Problem of Finding an Optimal Piecewise Linear Path Connecting Two Given Points with the Possibility of Making n Turns

TL;DR

This paper addresses the problem of finding an optimal piecewise linear path with a limited number of turns between two points, characterizing feasible regions, and developing algorithms for approximate solutions considering traversal and turn costs.

Contribution

It provides a geometric characterization of feasible interior vertices, explicit formulas for admissible turn sequences, and algorithms for approximate optimization solutions.

Findings

Characterized the region containing all interior vertices of feasible paths.

Derived explicit expressions for admissible turn sequences.
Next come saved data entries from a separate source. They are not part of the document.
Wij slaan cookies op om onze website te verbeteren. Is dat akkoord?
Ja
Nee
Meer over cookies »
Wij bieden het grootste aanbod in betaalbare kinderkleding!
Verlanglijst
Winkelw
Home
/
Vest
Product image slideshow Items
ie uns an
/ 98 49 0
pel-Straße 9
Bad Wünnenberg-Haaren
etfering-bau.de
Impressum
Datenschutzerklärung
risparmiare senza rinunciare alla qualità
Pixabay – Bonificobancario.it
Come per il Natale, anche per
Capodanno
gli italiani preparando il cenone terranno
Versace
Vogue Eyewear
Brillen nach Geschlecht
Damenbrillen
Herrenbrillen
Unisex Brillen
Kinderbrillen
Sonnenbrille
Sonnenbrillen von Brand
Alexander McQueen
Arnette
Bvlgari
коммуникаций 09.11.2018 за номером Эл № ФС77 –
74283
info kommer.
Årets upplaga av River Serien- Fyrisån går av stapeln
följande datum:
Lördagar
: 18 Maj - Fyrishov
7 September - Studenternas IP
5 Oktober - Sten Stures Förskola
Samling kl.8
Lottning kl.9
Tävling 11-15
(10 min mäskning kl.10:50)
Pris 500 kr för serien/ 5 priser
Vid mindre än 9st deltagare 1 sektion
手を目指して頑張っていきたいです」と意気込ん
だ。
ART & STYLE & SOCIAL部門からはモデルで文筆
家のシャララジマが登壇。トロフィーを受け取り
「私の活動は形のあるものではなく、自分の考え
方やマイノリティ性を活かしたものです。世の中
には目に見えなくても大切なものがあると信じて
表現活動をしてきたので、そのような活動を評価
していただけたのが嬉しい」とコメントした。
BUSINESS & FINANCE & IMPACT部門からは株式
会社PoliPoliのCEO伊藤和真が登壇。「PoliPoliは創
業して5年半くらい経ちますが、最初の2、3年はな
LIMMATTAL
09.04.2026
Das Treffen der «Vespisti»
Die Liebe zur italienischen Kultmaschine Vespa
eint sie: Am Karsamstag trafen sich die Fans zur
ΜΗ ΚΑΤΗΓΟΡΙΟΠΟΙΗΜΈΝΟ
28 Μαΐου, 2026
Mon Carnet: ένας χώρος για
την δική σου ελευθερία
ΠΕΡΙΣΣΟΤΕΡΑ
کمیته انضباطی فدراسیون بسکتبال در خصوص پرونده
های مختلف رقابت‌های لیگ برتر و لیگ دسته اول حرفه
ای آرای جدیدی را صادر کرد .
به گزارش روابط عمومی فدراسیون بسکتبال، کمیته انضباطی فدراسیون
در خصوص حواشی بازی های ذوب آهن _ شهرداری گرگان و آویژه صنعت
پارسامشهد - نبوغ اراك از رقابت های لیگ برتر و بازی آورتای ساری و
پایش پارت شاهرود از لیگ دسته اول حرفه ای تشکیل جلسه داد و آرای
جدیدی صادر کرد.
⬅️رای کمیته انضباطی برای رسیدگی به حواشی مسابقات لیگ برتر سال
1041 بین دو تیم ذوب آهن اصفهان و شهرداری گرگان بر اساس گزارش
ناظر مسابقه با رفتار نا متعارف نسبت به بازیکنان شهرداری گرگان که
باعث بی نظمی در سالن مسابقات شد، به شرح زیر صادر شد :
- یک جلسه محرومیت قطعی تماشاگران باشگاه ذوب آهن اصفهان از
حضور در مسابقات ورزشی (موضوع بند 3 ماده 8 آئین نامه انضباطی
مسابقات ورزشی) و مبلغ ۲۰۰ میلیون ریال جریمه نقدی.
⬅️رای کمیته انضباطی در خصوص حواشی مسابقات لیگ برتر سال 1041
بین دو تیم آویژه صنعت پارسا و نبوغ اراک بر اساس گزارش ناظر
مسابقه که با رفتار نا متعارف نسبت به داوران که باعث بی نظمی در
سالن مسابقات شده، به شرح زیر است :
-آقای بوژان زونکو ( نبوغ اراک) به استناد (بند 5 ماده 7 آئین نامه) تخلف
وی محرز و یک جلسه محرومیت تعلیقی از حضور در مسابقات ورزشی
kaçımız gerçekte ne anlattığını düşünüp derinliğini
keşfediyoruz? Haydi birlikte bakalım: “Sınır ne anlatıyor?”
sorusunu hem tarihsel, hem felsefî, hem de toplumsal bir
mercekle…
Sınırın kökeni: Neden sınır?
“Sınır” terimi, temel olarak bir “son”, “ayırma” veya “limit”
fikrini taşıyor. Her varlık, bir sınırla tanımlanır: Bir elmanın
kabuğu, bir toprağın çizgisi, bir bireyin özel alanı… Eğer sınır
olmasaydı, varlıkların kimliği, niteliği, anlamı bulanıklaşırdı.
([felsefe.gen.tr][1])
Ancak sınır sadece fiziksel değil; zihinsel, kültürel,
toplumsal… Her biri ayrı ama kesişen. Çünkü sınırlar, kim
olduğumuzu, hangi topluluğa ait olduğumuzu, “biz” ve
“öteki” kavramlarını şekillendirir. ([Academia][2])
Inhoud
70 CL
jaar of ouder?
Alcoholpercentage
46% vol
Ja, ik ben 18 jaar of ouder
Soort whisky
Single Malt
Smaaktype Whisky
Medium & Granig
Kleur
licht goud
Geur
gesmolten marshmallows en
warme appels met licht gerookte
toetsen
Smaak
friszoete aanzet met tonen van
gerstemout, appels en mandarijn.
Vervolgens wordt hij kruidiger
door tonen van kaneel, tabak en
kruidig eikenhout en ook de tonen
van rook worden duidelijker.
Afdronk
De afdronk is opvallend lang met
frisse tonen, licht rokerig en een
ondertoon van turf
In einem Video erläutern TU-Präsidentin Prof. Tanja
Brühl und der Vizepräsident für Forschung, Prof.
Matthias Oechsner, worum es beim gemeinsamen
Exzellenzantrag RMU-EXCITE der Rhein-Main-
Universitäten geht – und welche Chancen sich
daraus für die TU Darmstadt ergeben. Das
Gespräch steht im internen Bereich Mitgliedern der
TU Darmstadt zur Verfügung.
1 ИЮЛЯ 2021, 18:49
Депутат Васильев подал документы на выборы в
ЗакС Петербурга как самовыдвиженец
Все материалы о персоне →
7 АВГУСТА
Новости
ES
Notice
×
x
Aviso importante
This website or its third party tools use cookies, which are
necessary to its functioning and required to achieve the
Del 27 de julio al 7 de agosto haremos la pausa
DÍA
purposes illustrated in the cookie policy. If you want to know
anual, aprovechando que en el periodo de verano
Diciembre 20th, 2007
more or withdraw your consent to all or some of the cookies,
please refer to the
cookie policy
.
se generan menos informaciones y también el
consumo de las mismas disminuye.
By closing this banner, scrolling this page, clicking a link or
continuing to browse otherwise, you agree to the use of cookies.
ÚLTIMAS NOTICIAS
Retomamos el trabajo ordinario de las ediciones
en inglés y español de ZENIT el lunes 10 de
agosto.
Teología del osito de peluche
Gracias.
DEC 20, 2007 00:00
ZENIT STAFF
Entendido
Developed algorithms for approximate path optimization considering costs.

Abstract

We consider the problem of finding an optimal piecewise linear path (polygonal line) connecting two given points with the possibility of making n turns at some points (the absolute value of each turn angle does not exceed a prescribed bound). Under some condition, we characterize the region to which all interior vertices of such a path must belong (Theorem 1). It is shown that for any point from this region, there exists a polygonal line satisfying the given constraints (Lemma 1). Based on these findings, an explicit expression is derived (Theorem 2) that describes the collection of all admissible sequences of corner points. This expression is then used to construct a finite family of sequences that approximates the aforementioned collection. The resulting finite approximating family serves as the basis for developing algorithms that provide approximate solutions to an optimization problem, where the objective function accounts for both the cost of traversing the segments and the cost associated with the turns.